# [Your task]
The answer must be every line from the listing that holds the string "بدون".

# [Material for this task]
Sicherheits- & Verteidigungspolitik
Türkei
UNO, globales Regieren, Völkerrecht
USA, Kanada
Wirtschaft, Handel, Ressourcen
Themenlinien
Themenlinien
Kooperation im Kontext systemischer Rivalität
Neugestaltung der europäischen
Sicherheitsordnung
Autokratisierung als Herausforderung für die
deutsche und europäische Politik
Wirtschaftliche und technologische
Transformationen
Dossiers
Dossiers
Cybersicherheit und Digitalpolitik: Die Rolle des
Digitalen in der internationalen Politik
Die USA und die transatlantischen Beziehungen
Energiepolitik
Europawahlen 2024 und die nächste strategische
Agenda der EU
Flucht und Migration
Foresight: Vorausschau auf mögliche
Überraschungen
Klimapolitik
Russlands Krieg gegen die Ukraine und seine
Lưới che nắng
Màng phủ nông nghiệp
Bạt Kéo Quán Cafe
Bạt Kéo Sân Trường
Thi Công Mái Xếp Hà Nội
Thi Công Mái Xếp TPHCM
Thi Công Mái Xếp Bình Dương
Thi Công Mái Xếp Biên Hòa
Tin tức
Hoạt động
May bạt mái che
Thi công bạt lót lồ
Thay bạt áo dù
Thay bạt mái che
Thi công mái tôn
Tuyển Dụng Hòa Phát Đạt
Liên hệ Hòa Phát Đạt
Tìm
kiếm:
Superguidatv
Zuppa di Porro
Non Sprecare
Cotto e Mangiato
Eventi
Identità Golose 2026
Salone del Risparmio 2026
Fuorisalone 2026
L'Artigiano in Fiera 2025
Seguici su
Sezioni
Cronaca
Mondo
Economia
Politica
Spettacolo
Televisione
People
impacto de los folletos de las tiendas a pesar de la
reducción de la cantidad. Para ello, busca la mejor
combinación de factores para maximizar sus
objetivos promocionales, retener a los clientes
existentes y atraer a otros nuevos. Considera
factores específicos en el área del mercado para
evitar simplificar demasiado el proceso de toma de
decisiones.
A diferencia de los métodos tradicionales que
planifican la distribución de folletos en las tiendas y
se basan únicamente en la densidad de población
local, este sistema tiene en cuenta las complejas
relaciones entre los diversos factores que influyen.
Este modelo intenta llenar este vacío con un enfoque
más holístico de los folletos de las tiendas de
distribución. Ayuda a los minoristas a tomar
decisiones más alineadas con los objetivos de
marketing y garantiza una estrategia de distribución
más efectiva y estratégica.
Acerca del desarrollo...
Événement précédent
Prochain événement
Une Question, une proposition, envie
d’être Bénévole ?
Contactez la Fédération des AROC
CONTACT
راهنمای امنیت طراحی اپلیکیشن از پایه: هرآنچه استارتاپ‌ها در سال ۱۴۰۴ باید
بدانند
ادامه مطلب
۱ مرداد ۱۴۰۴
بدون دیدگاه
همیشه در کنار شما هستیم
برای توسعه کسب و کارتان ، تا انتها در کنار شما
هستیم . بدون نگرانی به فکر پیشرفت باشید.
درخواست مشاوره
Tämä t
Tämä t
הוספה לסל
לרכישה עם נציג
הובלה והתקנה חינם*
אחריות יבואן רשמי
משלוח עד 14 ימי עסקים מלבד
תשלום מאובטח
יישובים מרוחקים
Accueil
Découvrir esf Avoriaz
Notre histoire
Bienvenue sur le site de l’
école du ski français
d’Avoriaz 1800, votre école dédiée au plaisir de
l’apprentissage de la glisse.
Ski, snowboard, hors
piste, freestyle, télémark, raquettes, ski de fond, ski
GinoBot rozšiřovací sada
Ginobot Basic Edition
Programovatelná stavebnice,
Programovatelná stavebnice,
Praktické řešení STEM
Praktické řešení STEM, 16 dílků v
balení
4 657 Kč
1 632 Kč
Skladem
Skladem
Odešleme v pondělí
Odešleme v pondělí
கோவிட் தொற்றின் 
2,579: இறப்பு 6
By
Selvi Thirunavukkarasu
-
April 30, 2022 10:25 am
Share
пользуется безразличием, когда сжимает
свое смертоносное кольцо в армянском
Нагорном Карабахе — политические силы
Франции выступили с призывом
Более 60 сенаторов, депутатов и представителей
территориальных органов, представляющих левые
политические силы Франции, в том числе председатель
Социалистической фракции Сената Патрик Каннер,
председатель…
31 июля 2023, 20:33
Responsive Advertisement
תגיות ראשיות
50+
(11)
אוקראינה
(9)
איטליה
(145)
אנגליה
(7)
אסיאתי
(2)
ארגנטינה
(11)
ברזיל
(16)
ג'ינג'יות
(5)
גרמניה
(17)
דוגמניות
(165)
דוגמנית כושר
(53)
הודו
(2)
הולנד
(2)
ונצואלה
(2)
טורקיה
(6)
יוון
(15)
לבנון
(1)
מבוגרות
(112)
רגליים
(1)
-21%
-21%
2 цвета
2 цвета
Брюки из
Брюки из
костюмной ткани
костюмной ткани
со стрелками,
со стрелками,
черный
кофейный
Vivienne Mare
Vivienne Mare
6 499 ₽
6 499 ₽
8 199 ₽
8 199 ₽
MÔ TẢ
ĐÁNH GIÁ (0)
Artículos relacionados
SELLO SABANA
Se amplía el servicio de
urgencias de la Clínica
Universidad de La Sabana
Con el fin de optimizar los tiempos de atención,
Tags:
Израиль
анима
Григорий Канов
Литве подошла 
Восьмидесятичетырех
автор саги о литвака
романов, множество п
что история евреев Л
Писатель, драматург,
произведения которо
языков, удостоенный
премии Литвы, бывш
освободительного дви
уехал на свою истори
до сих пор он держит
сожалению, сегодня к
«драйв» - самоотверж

# [Answer box]
بدون دیدگاه
هستیم . بدون نگرانی به فکر پیشرفت باشید.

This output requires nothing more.